--- Entries shown ---

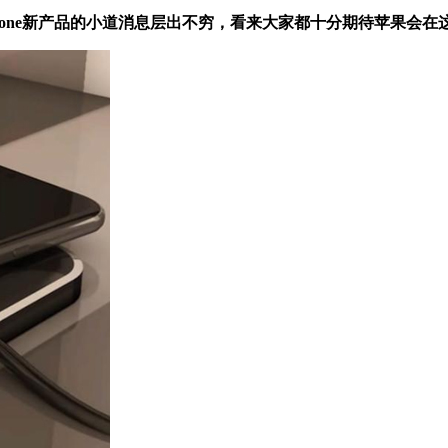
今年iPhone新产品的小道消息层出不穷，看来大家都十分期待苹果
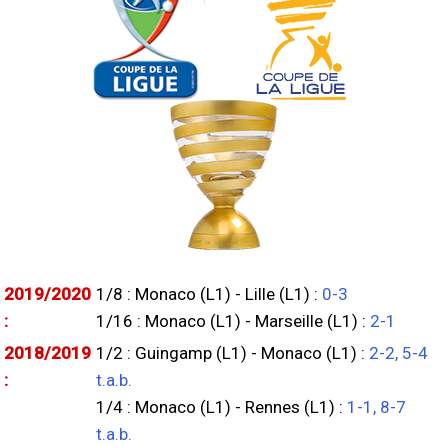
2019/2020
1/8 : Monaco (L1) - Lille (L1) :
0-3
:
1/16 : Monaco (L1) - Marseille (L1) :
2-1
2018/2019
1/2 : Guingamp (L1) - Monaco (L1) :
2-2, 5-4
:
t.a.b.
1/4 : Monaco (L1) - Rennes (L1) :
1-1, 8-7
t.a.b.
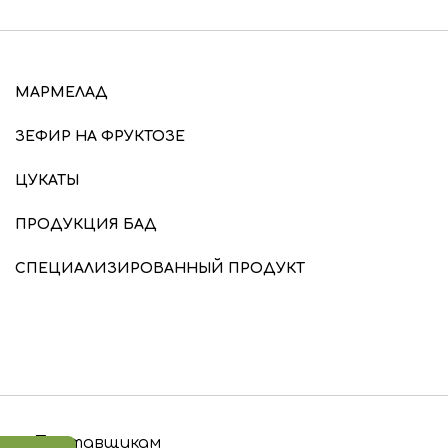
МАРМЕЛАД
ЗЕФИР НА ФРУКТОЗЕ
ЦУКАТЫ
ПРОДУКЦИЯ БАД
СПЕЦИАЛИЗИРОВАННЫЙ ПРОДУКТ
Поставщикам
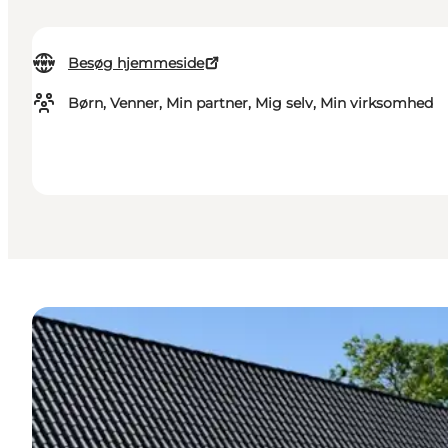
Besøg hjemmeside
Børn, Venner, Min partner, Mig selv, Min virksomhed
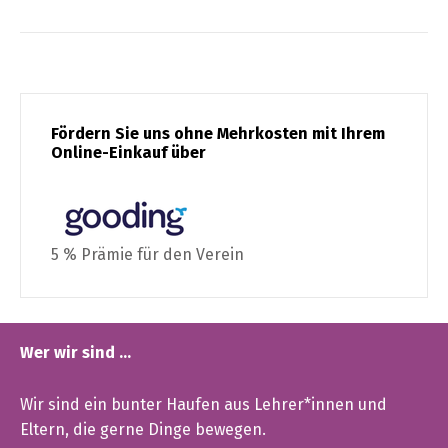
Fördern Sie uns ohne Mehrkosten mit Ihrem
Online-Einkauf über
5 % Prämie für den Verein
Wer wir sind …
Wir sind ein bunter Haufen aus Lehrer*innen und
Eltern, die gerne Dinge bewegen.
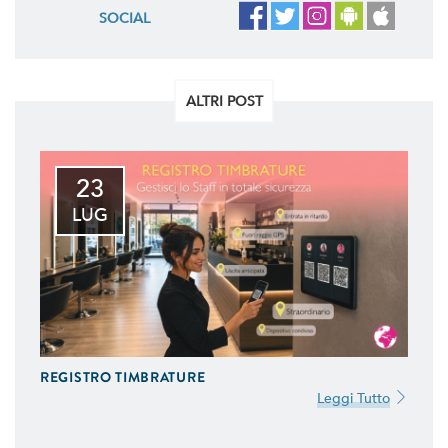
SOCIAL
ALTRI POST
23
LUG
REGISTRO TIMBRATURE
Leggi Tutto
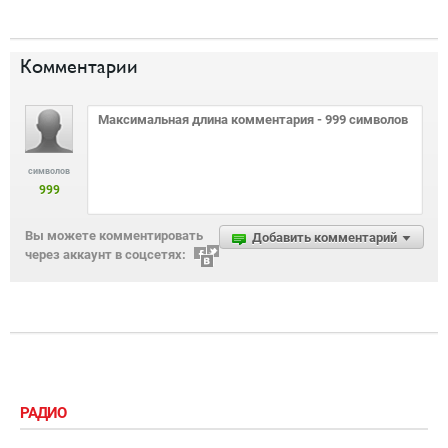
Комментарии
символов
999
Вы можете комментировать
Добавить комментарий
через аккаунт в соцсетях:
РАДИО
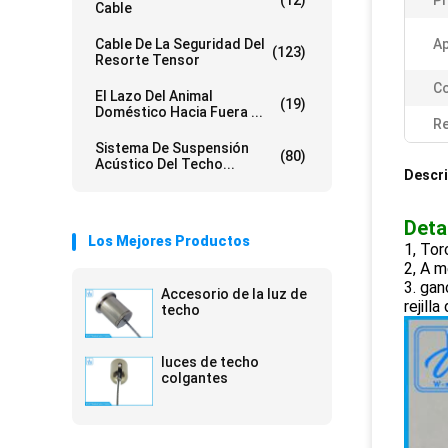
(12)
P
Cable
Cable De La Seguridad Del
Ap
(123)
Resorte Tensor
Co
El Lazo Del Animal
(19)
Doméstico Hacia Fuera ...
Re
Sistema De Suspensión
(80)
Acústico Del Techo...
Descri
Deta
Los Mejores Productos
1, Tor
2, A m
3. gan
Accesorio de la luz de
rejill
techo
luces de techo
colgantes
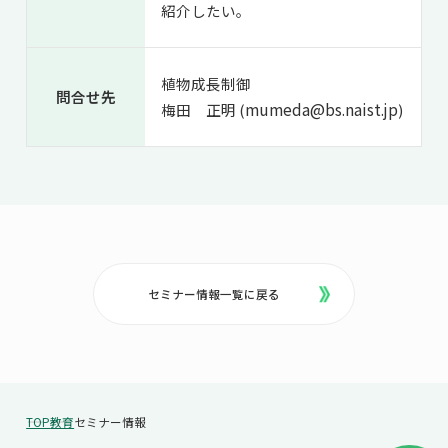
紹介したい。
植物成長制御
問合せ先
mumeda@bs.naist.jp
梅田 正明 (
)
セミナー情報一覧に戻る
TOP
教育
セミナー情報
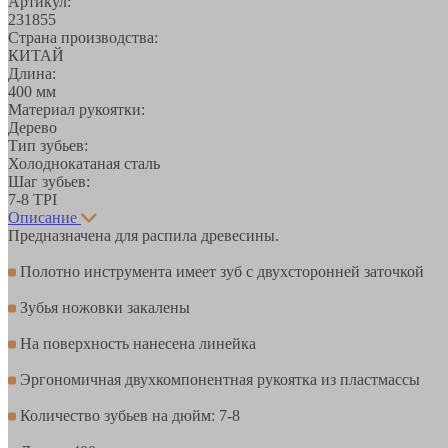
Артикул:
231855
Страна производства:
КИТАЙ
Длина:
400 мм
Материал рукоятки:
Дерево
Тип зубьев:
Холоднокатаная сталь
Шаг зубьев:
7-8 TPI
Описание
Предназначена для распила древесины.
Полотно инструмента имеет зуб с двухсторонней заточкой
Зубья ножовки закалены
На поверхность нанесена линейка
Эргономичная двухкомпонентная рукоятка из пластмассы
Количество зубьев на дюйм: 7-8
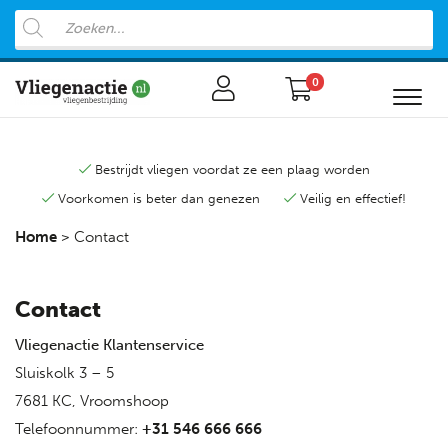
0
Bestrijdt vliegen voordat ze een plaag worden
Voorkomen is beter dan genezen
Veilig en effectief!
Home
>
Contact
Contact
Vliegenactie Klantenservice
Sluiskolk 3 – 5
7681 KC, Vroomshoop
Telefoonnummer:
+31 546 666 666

---
--- Entries shown ---

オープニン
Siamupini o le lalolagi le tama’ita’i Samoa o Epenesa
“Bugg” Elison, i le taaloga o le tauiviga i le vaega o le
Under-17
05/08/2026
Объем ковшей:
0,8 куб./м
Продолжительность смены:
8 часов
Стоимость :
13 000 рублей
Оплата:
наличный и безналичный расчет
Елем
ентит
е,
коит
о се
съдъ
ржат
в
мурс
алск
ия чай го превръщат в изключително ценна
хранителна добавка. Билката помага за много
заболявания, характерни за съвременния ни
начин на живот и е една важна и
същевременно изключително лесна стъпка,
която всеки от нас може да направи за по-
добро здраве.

---

Nothing outside the stretch above, from the line with "今年iPhone新产品的小道消息层出不穷，看来大家都十分期待苹果" through the line with "СПЕЦИАЛИЗИРОВАННЫЙ ПРОДУКТ", is set down. Transcribe that stretch exactly, ends included, but not its pictures.

## Response below
今年iPhone新产品的小道消息层出不穷，看来大家都十分期待苹果
2019/2020
1/8 : Monaco (L1) - Lille (L1) :
0-3
:
1/16 : Monaco (L1) - Marseille (L1) :
2-1
2018/2019
1/2 : Guingamp (L1) - Monaco (L1) :
2-2, 5-4
:
t.a.b.
1/4 : Monaco (L1) - Rennes (L1) :
1-1, 8-7
t.a.b.
МАРМЕЛАД
ЗЕФИР НА ФРУКТОЗЕ
ЦУКАТЫ
ПРОДУКЦИЯ БАД
СПЕЦИАЛИЗИРОВАННЫЙ ПРОДУКТ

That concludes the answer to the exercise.